# Task requirements:
Images are to be left out when the records below are printed word for word.

# The data:
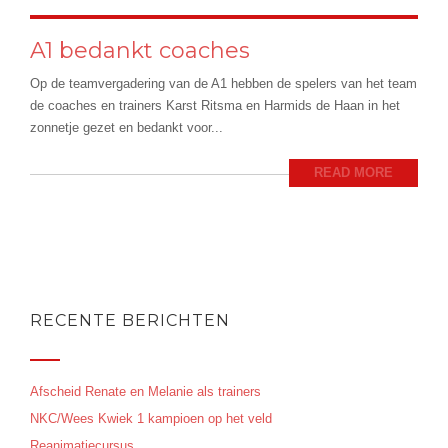
A1 bedankt coaches
Op de teamvergadering van de A1 hebben de spelers van het team
de coaches en trainers Karst Ritsma en Harmids de Haan in het
zonnetje gezet en bedankt voor...
READ MORE
RECENTE BERICHTEN
Afscheid Renate en Melanie als trainers
NKC/Wees Kwiek 1 kampioen op het veld
Reanimatiecursus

# Solution to this problem:
A1 bedankt coaches
Op de teamvergadering van de A1 hebben de spelers van het team
de coaches en trainers Karst Ritsma en Harmids de Haan in het
zonnetje gezet en bedankt voor...
READ MORE
RECENTE BERICHTEN
Afscheid Renate en Melanie als trainers
NKC/Wees Kwiek 1 kampioen op het veld
Reanimatiecursus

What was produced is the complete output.